9 pointsby d3ckard7 hours ago4 comments
  • ai-tamer7 hours ago
    Same. The numbers match your feel. Going from 4.6 to 4.7: +14.6 on MCP-Atlas, +10.9 on SWE-bench Pro, tool errors cut by two-thirds. But BrowseComp dropped 4.7 points. Anthropic's own announcement says 4.7 "takes the instructions literally" where 4.6 interpreted them loosely, and recommends re-tuning prompts accordingly. In a conversational loop with an opinionated developer, that translates to less quality because less reasoning — the model executes instead of thinking through. https://llm-stats.com/blog/research/claude-opus-4-7-vs-opus-... https://www.anthropic.com/news/claude-opus-4-7
  • troglodytetrain7 hours ago
    Anthropic definitely appears to be heavily hamstringing the LLM response quality as a sort of rate limiting implementation.
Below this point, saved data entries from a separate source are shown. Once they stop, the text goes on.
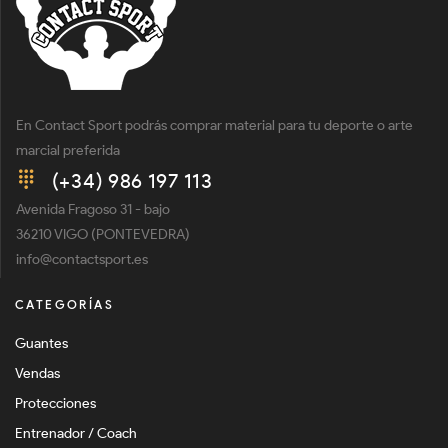
En Contact Sport podrás comprar material para tu deporte o arte
marcial preferida
(+34) 986 197 113
Avenida Fragoso 31 - bajo
36210 VIGO (PONTEVEDRA)
info@contactsport.es
CATEGORÍAS
Guantes
Vendas
Protecciones
Entrenador / Coach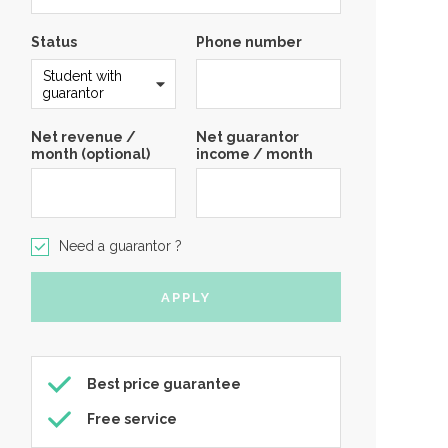
Status
Phone number
Net revenue /
Net guarantor
month (optional)
income / month
Need a guarantor ?
Best price guarantee
Free service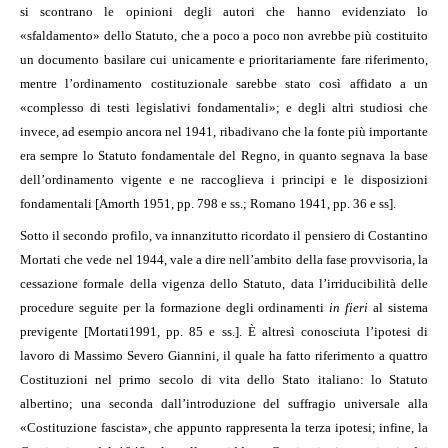
si scontrano le opinioni degli autori che hanno evidenziato lo
«sfaldamento» dello Statuto, che a poco a poco non avrebbe più costituito
un documento basilare cui unicamente e prioritariamente fare riferimento,
mentre l’ordinamento costituzionale sarebbe stato così affidato a un
«complesso di testi legislativi fondamentali»; e degli altri studiosi che
invece, ad esempio ancora nel 1941, ribadivano che la fonte più importante
era sempre lo Statuto fondamentale del Regno, in quanto segnava la base
dell’ordinamento vigente e ne raccoglieva i principi e le disposizioni
fondamentali [Amorth 1951, pp. 798 e ss.; Romano 1941, pp. 36 e ss].
Sotto il secondo profilo, va innanzitutto ricordato il pensiero di Costantino
Mortati che vede nel 1944, vale a dire nell’ambito della fase provvisoria, la
cessazione formale della vigenza dello Statuto, data l’irriducibilità delle
procedure seguite per la formazione degli ordinamenti
in fieri
al sistema
previgente [Mortati1991, pp. 85 e ss.]. È altresì conosciuta l’ipotesi di
lavoro di Massimo Severo Giannini, il quale ha fatto riferimento a quattro
Costituzioni nel primo secolo di vita dello Stato italiano: lo Statuto
albertino; una seconda dall’introduzione del suffragio universale alla
«Costituzione fascista», che appunto rappresenta la terza ipotesi; infine, la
    I've built my own custom coding harness at my slow corp job, as for some reason they give us unlimited Anthropic tokens here but only if used from their custom bespoke 'chatgpt' derivative website. However, since they expose the backend Api directly due to the questionable design decision of making all backend api calls via javascript on the client side, it has been possible to actually leverage these unlimited tokens via my 'openclaw we have at home' and its been a fun project.

    But, In the last few days I've watched live, several times, as the tool use agent suddenly on a turn, completely forgets the correct tool call tags clearly defined in its system prompt, hallucinating a completely new tool call format that I have never seen before, before weirdly fixing itself some minutes and some turns later. Literally never been a problem before across at this point hundreds of hours of dev time and thousands of euros of token spend.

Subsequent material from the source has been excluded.